◆ **Exercise description**:
Every line from the one with "MERCADO DE LOS LUNES" to the one with "BURGER SPECIAL", including those two, is to be copied exactly; all other lines of the entries below are left out.

◆ **Data for processing**:

----

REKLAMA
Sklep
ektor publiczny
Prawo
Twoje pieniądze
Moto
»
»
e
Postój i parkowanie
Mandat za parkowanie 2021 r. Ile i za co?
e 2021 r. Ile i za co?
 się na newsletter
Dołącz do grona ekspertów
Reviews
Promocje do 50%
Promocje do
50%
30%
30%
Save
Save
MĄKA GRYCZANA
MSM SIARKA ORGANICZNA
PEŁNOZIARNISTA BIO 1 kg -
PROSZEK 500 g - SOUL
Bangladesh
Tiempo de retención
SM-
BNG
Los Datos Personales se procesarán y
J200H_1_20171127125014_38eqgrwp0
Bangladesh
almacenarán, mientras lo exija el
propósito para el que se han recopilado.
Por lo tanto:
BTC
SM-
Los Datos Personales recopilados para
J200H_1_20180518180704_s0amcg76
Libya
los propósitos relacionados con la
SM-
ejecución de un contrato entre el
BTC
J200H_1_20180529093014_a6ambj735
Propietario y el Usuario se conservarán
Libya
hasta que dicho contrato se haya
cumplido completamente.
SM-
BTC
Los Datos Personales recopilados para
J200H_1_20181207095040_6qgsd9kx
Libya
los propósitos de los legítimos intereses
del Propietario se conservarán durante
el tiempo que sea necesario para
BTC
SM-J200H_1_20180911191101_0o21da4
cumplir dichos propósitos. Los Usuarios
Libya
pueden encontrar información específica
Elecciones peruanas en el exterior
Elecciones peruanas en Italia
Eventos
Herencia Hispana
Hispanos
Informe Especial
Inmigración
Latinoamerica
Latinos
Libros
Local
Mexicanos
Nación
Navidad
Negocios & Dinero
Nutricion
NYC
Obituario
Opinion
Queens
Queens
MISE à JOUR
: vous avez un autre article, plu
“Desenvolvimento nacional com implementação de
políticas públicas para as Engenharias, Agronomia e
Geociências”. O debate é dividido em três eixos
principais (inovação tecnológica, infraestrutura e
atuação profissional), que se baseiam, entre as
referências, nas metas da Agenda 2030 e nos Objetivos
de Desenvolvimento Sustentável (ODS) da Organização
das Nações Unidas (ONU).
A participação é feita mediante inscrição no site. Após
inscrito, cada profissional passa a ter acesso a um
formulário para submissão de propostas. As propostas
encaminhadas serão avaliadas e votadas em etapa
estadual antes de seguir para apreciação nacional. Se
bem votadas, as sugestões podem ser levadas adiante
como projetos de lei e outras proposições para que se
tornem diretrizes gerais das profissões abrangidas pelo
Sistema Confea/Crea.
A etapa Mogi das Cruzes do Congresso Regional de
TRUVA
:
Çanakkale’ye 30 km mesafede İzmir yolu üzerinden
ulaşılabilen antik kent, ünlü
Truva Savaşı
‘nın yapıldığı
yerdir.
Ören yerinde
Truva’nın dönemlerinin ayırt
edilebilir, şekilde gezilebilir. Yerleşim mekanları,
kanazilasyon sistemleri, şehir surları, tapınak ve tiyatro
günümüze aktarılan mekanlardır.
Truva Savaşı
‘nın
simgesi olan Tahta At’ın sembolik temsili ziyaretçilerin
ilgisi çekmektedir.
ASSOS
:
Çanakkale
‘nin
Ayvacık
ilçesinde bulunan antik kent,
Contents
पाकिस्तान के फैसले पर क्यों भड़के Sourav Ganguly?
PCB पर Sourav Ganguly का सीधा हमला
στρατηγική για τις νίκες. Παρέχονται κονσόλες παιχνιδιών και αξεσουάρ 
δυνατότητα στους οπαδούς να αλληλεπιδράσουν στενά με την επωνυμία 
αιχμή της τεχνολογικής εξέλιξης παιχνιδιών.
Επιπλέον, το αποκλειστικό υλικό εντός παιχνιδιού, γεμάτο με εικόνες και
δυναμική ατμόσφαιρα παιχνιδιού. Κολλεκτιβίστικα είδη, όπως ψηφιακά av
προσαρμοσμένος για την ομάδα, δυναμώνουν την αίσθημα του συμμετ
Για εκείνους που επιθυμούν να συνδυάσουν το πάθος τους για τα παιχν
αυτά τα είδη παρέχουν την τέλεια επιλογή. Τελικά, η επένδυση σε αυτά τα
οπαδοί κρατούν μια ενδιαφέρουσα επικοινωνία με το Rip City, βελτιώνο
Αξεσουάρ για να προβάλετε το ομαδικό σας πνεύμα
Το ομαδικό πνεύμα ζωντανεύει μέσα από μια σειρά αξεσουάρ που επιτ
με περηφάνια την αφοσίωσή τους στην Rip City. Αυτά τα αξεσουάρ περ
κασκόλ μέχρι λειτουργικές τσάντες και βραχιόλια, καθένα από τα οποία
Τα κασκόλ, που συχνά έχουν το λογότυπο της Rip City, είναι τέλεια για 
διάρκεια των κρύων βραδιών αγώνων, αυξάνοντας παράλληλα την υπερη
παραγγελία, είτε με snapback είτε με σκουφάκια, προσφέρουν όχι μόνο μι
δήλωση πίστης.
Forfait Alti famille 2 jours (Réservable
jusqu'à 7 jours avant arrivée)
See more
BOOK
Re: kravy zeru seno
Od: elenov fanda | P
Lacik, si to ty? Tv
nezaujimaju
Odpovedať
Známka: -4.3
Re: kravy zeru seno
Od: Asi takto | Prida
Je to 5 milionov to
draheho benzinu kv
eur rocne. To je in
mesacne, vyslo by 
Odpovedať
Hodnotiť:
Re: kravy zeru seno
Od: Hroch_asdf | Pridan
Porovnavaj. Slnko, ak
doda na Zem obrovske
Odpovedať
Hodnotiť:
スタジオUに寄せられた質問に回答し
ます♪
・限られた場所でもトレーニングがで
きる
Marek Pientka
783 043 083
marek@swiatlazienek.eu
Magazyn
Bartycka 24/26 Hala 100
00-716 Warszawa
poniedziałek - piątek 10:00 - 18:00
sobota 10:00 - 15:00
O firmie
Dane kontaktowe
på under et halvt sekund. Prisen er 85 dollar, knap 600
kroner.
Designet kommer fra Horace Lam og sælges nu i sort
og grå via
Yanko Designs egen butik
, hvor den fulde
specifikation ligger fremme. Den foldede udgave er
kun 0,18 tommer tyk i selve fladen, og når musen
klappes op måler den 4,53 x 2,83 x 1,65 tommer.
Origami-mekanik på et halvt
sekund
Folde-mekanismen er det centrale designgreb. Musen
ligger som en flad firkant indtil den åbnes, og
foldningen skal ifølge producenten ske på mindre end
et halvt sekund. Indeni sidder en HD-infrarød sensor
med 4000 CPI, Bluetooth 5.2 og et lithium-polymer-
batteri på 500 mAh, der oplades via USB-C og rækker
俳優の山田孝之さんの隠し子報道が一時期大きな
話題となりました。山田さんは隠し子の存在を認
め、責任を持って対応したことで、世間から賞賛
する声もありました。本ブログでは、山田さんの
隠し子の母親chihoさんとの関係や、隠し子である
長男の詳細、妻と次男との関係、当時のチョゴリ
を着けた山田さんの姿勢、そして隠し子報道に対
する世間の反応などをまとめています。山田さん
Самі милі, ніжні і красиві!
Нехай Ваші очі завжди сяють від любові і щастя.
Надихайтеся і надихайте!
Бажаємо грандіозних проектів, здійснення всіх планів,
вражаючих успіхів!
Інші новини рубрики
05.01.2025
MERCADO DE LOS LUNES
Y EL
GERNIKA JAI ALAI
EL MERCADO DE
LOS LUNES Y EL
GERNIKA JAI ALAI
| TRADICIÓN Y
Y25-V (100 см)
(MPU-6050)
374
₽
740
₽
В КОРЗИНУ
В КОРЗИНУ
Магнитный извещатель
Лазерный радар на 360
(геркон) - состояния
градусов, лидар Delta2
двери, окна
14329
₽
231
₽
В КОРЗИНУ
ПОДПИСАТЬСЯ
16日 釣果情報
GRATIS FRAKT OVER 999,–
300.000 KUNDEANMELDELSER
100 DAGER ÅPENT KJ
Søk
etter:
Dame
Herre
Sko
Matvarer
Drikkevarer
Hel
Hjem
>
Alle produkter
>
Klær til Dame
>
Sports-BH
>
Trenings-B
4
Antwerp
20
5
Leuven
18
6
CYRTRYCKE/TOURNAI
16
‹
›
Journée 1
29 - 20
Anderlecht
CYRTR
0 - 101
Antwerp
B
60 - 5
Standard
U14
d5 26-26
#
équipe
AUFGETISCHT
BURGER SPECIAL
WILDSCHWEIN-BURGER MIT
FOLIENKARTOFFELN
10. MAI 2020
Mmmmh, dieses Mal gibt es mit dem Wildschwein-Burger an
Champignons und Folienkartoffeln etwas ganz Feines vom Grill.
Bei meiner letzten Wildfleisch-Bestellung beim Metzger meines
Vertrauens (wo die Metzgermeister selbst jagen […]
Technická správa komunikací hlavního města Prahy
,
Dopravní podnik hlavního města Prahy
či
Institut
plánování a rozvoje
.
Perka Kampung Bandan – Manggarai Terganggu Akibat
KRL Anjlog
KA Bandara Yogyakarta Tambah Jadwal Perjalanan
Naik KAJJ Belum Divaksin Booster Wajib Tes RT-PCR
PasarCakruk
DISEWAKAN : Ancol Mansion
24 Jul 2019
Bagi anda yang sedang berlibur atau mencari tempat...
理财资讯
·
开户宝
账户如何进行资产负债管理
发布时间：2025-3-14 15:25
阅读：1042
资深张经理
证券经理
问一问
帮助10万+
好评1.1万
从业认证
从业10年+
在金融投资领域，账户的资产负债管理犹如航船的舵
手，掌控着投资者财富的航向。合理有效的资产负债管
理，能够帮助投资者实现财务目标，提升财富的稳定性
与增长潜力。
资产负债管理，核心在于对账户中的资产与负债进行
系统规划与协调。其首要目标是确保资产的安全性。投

----

◆ **The answer**:
MERCADO DE LOS LUNES
Y EL
GERNIKA JAI ALAI
EL MERCADO DE
LOS LUNES Y EL
GERNIKA JAI ALAI
| TRADICIÓN Y
Y25-V (100 см)
(MPU-6050)
374
₽
740
₽
В КОРЗИНУ
В КОРЗИНУ
Магнитный извещатель
Лазерный радар на 360
(геркон) - состояния
градусов, лидар Delta2
двери, окна
14329
₽
231
₽
В КОРЗИНУ
ПОДПИСАТЬСЯ
16日 釣果情報
GRATIS FRAKT OVER 999,–
300.000 KUNDEANMELDELSER
100 DAGER ÅPENT KJ
Søk
etter:
Dame
Herre
Sko
Matvarer
Drikkevarer
Hel
Hjem
>
Alle produkter
>
Klær til Dame
>
Sports-BH
>
Trenings-B
4
Antwerp
20
5
Leuven
18
6
CYRTRYCKE/TOURNAI
16
‹
›
Journée 1
29 - 20
Anderlecht
CYRTR
0 - 101
Antwerp
B
60 - 5
Standard
U14
d5 26-26
#
équipe
AUFGETISCHT
BURGER SPECIAL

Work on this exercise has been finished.